Enhancing the intrinsic safety of nickel-rich lithium-ion batteries by an ethylene carbonate-free electrolyte with ethoxy(pentafluoro) cyclotriphosphazene additive

The increasing energy density of lithium-ion batteries is leading to frequent accidents represented by thermal runaway (TR), greatly limiting the large-scale application of power batteries. The fundamental problem to be solved is the intense exothermic reaction between the Nickel-rich cathode and ethylene carbonate (EC), as well as the catastrophic flame during thermal runaway. Herein, we design an EC-free electrolyte for single crystal LiNi0.8Co0.1Mn0.1O2/Graphite cells and introduce Ethoxy(pentafluoro) cyclotriphosphazene (PFPN) flame-retardant as additive. Eliminating EC helps to mitigate the thermal runaway triggering reaction, and the PFPN additive rich in elements such as P and F can capture the highly reactive free radicals. Thermal abuse tests of the NCM811/Gr cell show that the TR triggering temperature is increased by 69 °C. Furthermore, the cell with FPN electrolyte doesn't trigger thermal runaway during the nail penetration test.

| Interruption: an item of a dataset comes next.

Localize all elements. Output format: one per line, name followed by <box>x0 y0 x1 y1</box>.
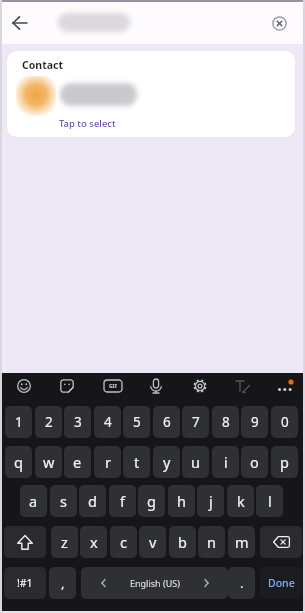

The cell with FPN electrolyte enhances electrical performance, retaining 94.43 % of its capacity after 600 cycles at 4.3 V. Post-mortem characterization reveals that an inorganic-rich interface has been built to maintain the cyclic and thermal stability of the electrodes. This study presents a new approach in electrolyte design for the development of high safety and long-life cells. •The FPN electrolyte is proved to be efficient in mitigating thermal runaway.•The FPN electrolyte didn’t trigger thermal runaway in the nail penetration test.•The modified SC-NCM811/Gr battery delivers an excellent cycling performance for 600 cycles with 94.43 % capacity retention.•The battery with FPN electrolyte develops an inorganic-rich electrode surface, enhancing cycling and thermal stability.